_Exercise_
From the records below, extract all the text exactly and leave the images behind.

········

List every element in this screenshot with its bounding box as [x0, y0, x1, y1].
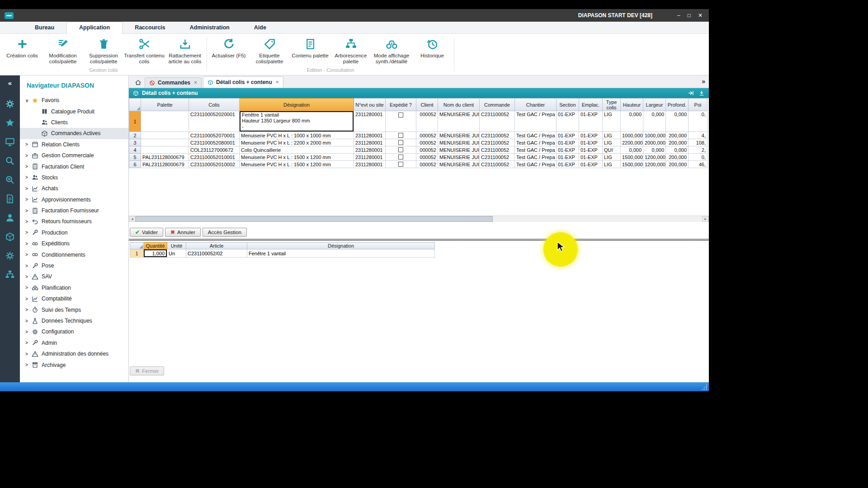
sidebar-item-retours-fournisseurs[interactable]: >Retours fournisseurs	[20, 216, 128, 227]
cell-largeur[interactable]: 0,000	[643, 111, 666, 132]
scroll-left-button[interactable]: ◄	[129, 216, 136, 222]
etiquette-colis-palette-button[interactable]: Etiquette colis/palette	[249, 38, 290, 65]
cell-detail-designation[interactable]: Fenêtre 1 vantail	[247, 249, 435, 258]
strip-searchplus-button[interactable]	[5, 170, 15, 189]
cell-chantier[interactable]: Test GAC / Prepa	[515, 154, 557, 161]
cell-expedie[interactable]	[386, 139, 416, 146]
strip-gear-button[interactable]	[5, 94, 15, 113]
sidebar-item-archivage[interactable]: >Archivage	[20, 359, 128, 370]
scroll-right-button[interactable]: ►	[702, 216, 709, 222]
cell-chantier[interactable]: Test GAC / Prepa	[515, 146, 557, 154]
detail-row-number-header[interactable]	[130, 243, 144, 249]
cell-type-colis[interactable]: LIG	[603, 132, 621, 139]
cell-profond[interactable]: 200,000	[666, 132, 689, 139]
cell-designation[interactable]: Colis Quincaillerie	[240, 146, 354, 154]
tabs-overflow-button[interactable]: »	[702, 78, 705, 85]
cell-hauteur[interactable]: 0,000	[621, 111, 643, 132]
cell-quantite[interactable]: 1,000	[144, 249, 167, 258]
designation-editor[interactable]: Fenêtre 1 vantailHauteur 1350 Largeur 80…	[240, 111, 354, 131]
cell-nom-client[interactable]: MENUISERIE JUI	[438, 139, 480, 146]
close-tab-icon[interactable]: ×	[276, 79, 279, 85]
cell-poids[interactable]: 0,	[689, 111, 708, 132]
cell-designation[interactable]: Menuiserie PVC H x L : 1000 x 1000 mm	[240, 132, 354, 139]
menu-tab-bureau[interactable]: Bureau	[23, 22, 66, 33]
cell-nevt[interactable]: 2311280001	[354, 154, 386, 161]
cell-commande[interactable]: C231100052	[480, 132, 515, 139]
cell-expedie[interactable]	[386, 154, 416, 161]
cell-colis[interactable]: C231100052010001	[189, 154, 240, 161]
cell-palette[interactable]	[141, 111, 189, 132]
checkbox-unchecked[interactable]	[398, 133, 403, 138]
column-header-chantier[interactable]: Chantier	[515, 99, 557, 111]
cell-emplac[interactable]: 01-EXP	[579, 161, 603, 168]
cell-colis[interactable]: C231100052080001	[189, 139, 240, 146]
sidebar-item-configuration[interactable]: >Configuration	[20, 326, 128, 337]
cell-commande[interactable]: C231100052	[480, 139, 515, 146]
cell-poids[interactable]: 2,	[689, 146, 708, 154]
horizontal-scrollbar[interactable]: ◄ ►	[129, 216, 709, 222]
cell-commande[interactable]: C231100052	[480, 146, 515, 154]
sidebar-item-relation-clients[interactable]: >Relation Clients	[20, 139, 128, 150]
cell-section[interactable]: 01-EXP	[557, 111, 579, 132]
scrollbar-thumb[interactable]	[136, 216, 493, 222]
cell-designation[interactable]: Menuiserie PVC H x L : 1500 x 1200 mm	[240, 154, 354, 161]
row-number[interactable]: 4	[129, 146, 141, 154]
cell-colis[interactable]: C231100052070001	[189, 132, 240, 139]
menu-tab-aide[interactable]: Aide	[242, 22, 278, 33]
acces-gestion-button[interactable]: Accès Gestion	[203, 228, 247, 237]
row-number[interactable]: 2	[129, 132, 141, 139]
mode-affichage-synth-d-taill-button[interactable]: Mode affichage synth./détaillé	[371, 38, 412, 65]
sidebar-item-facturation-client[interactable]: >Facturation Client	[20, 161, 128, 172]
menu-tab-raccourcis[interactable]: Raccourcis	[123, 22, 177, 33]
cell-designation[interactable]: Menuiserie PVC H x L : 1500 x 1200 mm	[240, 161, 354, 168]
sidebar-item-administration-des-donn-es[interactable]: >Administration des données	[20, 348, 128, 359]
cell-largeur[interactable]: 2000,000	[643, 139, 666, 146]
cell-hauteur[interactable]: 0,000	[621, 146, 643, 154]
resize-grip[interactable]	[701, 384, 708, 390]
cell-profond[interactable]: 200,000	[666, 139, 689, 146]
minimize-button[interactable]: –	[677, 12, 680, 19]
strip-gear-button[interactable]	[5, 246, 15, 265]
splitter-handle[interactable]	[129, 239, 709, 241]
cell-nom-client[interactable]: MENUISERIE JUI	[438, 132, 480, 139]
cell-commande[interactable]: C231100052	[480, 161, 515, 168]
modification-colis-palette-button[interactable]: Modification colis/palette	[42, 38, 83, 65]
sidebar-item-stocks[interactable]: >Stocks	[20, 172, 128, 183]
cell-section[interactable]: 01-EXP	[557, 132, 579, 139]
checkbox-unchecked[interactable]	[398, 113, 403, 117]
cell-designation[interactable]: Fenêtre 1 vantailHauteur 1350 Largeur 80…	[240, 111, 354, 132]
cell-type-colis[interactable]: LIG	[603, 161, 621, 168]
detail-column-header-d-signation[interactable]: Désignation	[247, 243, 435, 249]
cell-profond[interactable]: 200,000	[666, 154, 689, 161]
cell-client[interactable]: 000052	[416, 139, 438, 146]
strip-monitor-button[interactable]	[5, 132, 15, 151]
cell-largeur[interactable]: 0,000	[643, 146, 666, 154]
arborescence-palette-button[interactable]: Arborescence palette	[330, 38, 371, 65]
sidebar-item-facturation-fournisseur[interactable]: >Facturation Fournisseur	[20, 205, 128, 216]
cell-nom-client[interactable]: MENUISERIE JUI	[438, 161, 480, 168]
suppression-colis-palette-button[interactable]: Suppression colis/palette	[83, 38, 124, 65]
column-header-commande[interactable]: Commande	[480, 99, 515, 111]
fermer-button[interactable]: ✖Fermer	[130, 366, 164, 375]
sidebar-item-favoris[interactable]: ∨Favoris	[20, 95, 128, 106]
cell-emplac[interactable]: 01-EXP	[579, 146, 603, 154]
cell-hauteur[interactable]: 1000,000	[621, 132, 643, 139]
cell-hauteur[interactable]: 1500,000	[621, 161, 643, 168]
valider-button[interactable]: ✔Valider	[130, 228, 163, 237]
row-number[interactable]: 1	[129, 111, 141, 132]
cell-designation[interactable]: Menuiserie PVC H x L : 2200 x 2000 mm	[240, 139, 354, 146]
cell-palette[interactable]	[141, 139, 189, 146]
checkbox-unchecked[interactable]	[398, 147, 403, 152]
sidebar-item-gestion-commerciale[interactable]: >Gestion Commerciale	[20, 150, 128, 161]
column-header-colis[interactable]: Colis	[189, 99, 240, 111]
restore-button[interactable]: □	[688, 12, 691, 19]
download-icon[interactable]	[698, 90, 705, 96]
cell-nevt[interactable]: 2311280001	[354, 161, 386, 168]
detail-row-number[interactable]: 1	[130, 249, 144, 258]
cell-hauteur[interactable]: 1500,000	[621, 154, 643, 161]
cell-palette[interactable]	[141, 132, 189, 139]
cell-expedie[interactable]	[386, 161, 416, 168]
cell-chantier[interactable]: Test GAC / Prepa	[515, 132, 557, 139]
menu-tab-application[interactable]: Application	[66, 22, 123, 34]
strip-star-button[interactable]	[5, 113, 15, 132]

········

_Task result_
List every element in this screenshot with its bounding box as [x0, y0, x1, y1].
sidebar-item-retours-fournisseurs[interactable]: >Retours fournisseurs	[20, 216, 128, 227]
cell-largeur[interactable]: 0,000	[643, 111, 666, 132]
scroll-left-button[interactable]: ◄	[129, 216, 136, 222]
etiquette-colis-palette-button[interactable]: Etiquette colis/palette	[249, 38, 290, 65]
cell-detail-designation[interactable]: Fenêtre 1 vantail	[247, 249, 435, 258]
strip-searchplus-button[interactable]	[5, 170, 15, 189]
cell-chantier[interactable]: Test GAC / Prepa	[515, 154, 557, 161]
cell-expedie[interactable]	[386, 139, 416, 146]
strip-gear-button[interactable]	[5, 94, 15, 113]
sidebar-item-archivage[interactable]: >Archivage	[20, 359, 128, 370]
scroll-right-button[interactable]: ►	[702, 216, 709, 222]
cell-chantier[interactable]: Test GAC / Prepa	[515, 146, 557, 154]
detail-row-number-header[interactable]	[130, 243, 144, 249]
cell-type-colis[interactable]: LIG	[603, 132, 621, 139]
cell-profond[interactable]: 200,000	[666, 132, 689, 139]
cell-designation[interactable]: Colis Quincaillerie	[240, 146, 354, 154]
tabs-overflow-button[interactable]: »	[702, 78, 705, 85]
cell-hauteur[interactable]: 0,000	[621, 111, 643, 132]
cell-quantite[interactable]: 1,000	[144, 249, 167, 258]
designation-editor[interactable]: Fenêtre 1 vantailHauteur 1350 Largeur 80…	[240, 111, 354, 131]
cell-nom-client[interactable]: MENUISERIE JUI	[438, 139, 480, 146]
close-tab-icon[interactable]: ×	[276, 79, 279, 85]
cell-poids[interactable]: 0,	[689, 111, 708, 132]
cell-designation[interactable]: Menuiserie PVC H x L : 1000 x 1000 mm	[240, 132, 354, 139]
menu-tab-bureau[interactable]: Bureau	[23, 22, 66, 33]
cell-nevt[interactable]: 2311280001	[354, 154, 386, 161]
cell-commande[interactable]: C231100052	[480, 132, 515, 139]
cell-expedie[interactable]	[386, 154, 416, 161]
cell-colis[interactable]: C231100052010001	[189, 154, 240, 161]
cell-palette[interactable]	[141, 111, 189, 132]
checkbox-unchecked[interactable]	[398, 133, 403, 138]
column-header-chantier[interactable]: Chantier	[515, 99, 557, 111]
cell-emplac[interactable]: 01-EXP	[579, 161, 603, 168]
cell-colis[interactable]: C231100052080001	[189, 139, 240, 146]
sidebar-item-configuration[interactable]: >Configuration	[20, 326, 128, 337]
cell-commande[interactable]: C231100052	[480, 139, 515, 146]
cell-poids[interactable]: 2,	[689, 146, 708, 154]
horizontal-scrollbar[interactable]: ◄ ►	[129, 216, 709, 222]
cell-commande[interactable]: C231100052	[480, 146, 515, 154]
sidebar-item-relation-clients[interactable]: >Relation Clients	[20, 139, 128, 150]
cell-section[interactable]: 01-EXP	[557, 111, 579, 132]
scrollbar-thumb[interactable]	[136, 216, 493, 222]
cell-designation[interactable]: Menuiserie PVC H x L : 1500 x 1200 mm	[240, 154, 354, 161]
row-number[interactable]: 4	[129, 146, 141, 154]
cell-colis[interactable]: C231100052070001	[189, 132, 240, 139]
menu-tab-aide[interactable]: Aide	[242, 22, 278, 33]
acces-gestion-button[interactable]: Accès Gestion	[203, 228, 247, 237]
row-number[interactable]: 2	[129, 132, 141, 139]
mode-affichage-synth-d-taill-button[interactable]: Mode affichage synth./détaillé	[371, 38, 412, 65]
sidebar-item-facturation-client[interactable]: >Facturation Client	[20, 161, 128, 172]
menu-tab-raccourcis[interactable]: Raccourcis	[123, 22, 177, 33]
cell-designation[interactable]: Menuiserie PVC H x L : 1500 x 1200 mm	[240, 161, 354, 168]
sidebar-item-administration-des-donn-es[interactable]: >Administration des données	[20, 348, 128, 359]
cell-largeur[interactable]: 2000,000	[643, 139, 666, 146]
cell-hauteur[interactable]: 0,000	[621, 146, 643, 154]
resize-grip[interactable]	[701, 384, 708, 390]
cell-profond[interactable]: 200,000	[666, 139, 689, 146]
minimize-button[interactable]: –	[677, 12, 680, 19]
strip-gear-button[interactable]	[5, 246, 15, 265]
splitter-handle[interactable]	[129, 239, 709, 241]
cell-nom-client[interactable]: MENUISERIE JUI	[438, 132, 480, 139]
cell-commande[interactable]: C231100052	[480, 161, 515, 168]
modification-colis-palette-button[interactable]: Modification colis/palette	[42, 38, 83, 65]
sidebar-item-stocks[interactable]: >Stocks	[20, 172, 128, 183]
cell-section[interactable]: 01-EXP	[557, 132, 579, 139]
checkbox-unchecked[interactable]	[398, 113, 403, 117]
cell-designation[interactable]: Fenêtre 1 vantailHauteur 1350 Largeur 80…	[240, 111, 354, 132]
cell-type-colis[interactable]: LIG	[603, 161, 621, 168]
detail-column-header-d-signation[interactable]: Désignation	[247, 243, 435, 249]
cell-profond[interactable]: 200,000	[666, 154, 689, 161]
cell-client[interactable]: 000052	[416, 139, 438, 146]
strip-monitor-button[interactable]	[5, 132, 15, 151]
cell-largeur[interactable]: 0,000	[643, 146, 666, 154]
arborescence-palette-button[interactable]: Arborescence palette	[330, 38, 371, 65]
sidebar-item-facturation-fournisseur[interactable]: >Facturation Fournisseur	[20, 205, 128, 216]
cell-nom-client[interactable]: MENUISERIE JUI	[438, 161, 480, 168]
suppression-colis-palette-button[interactable]: Suppression colis/palette	[83, 38, 124, 65]
column-header-commande[interactable]: Commande	[480, 99, 515, 111]
fermer-button[interactable]: ✖Fermer	[130, 366, 164, 375]
sidebar-item-favoris[interactable]: ∨Favoris	[20, 95, 128, 106]
cell-emplac[interactable]: 01-EXP	[579, 146, 603, 154]
cell-hauteur[interactable]: 1000,000	[621, 132, 643, 139]
cell-hauteur[interactable]: 1500,000	[621, 161, 643, 168]
valider-button[interactable]: ✔Valider	[130, 228, 163, 237]
row-number[interactable]: 1	[129, 111, 141, 132]
cell-designation[interactable]: Menuiserie PVC H x L : 2200 x 2000 mm	[240, 139, 354, 146]
cell-palette[interactable]	[141, 139, 189, 146]
checkbox-unchecked[interactable]	[398, 147, 403, 152]
sidebar-item-gestion-commerciale[interactable]: >Gestion Commerciale	[20, 150, 128, 161]
column-header-colis[interactable]: Colis	[189, 99, 240, 111]
restore-button[interactable]: □	[688, 12, 691, 19]
download-icon[interactable]	[698, 90, 705, 96]
cell-nevt[interactable]: 2311280001	[354, 161, 386, 168]
detail-row-number[interactable]: 1	[130, 249, 144, 258]
cell-hauteur[interactable]: 1500,000	[621, 154, 643, 161]
cell-palette[interactable]	[141, 132, 189, 139]
cell-expedie[interactable]	[386, 161, 416, 168]
cell-chantier[interactable]: Test GAC / Prepa	[515, 132, 557, 139]
menu-tab-application[interactable]: Application	[66, 22, 123, 34]
strip-star-button[interactable]	[5, 113, 15, 132]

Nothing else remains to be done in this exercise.